- _DESCRIPTION OF THE TASK_
Please write out, exactly as they appear, the line containing "v lete. Podľa mestského dopravcu išlo o" and every line after it to the end of the records, and nothing more.

- _DATA FOR ANALYSIS_
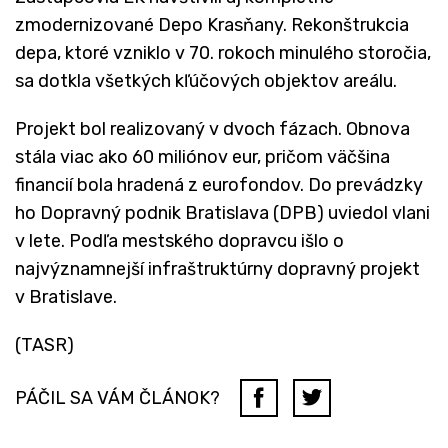
zmodernizované Depo Krasňany. Rekonštrukcia
depa, ktoré vzniklo v 70. rokoch minulého storočia,
sa dotkla všetkých kľúčových objektov areálu.
Projekt bol realizovaný v dvoch fázach. Obnova
stála viac ako 60 miliónov eur, pričom väčšina
financií bola hradená z eurofondov. Do prevádzky
ho Dopravný podnik Bratislava (DPB) uviedol vlani
v lete. Podľa mestského dopravcu išlo o
najvýznamnejší infraštruktúrny dopravný projekt
v Bratislave.
(TASR)
PÁČIL SA VÁM ČLÁNOK?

- _RESPONSE FOR THIS EXERCISE_
v lete. Podľa mestského dopravcu išlo o
najvýznamnejší infraštruktúrny dopravný projekt
v Bratislave.
(TASR)
PÁČIL SA VÁM ČLÁNOK?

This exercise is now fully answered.